INFORMATION |
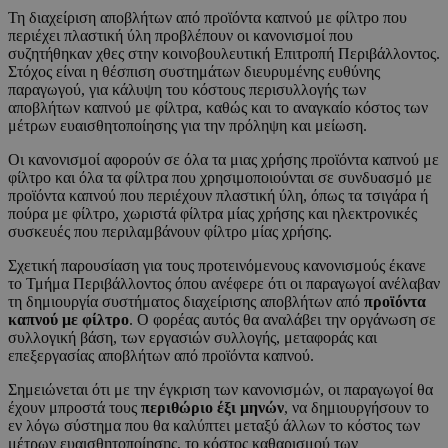
Τη διαχείριση αποβλήτων από προϊόντα καπνού με φίλτρο που
περιέχει πλαστική ύλη προβλέπουν οι κανονισμοί που
συζητήθηκαν χθες στην κοινοβουλευτική Επιτροπή Περιβάλλοντος.
Στόχος είναι η θέσπιση συστημάτων διευρυμένης ευθύνης
παραγωγού, για κάλυψη του κόστους περισυλλογής των
αποβλήτων καπνού με φίλτρα, καθώς και το αναγκαίο κόστος των
μέτρων ευαισθητοποίησης για την πρόληψη και μείωση.
Οι κανονισμοί αφορούν σε όλα τα μιας χρήσης προϊόντα καπνού με
φίλτρο και όλα τα φίλτρα που χρησιμοποιούνται σε συνδυασμό με
προϊόντα καπνού που περιέχουν πλαστική ύλη, όπως τα τσιγάρα ή
πούρα με φίλτρο, χωριστά φίλτρα μίας χρήσης και ηλεκτρονικές
συσκευές που περιλαμβάνουν φίλτρο μίας χρήσης.
Σχετική παρουσίαση για τους προτεινόμενους κανονισμούς έκανε
το Τμήμα Περιβάλλοντος όπου ανέφερε ότι οι παραγωγοί ανέλαβαν
τη δημιουργία συστήματος διαχείρισης αποβλήτων από
προϊόντα
καπνού με φίλτρο
. Ο φορέας αυτός θα αναλάβει την οργάνωση σε
συλλογική βάση, των εργασιών συλλογής, μεταφοράς και
επεξεργασίας αποβλήτων από προϊόντα καπνού.
Σημειώνεται ότι με την έγκριση των κανονισμών, οι παραγωγοί θα
έχουν μπροστά τους
περιθώριο έξι μηνών
, να δημιουργήσουν το
εν λόγω σύστημα που θα καλύπτει μεταξύ άλλων το κόστος των
μέτρων ευαισθητοποίησης, το κόστος καθαρισμού των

WHAT THE EXERCISE ASKS | Each line from the one with "προϊόντα καπνού που" to the end of the material should be duplicated exactly, and no other line.

YOUR RESPONSE |
προϊόντα καπνού που περιέχουν πλαστική ύλη, όπως τα τσιγάρα ή
πούρα με φίλτρο, χωριστά φίλτρα μίας χρήσης και ηλεκτρονικές
συσκευές που περιλαμβάνουν φίλτρο μίας χρήσης.
Σχετική παρουσίαση για τους προτεινόμενους κανονισμούς έκανε
το Τμήμα Περιβάλλοντος όπου ανέφερε ότι οι παραγωγοί ανέλαβαν
τη δημιουργία συστήματος διαχείρισης αποβλήτων από
προϊόντα
καπνού με φίλτρο
. Ο φορέας αυτός θα αναλάβει την οργάνωση σε
συλλογική βάση, των εργασιών συλλογής, μεταφοράς και
επεξεργασίας αποβλήτων από προϊόντα καπνού.
Σημειώνεται ότι με την έγκριση των κανονισμών, οι παραγωγοί θα
έχουν μπροστά τους
περιθώριο έξι μηνών
, να δημιουργήσουν το
εν λόγω σύστημα που θα καλύπτει μεταξύ άλλων το κόστος των
μέτρων ευαισθητοποίησης, το κόστος καθαρισμού των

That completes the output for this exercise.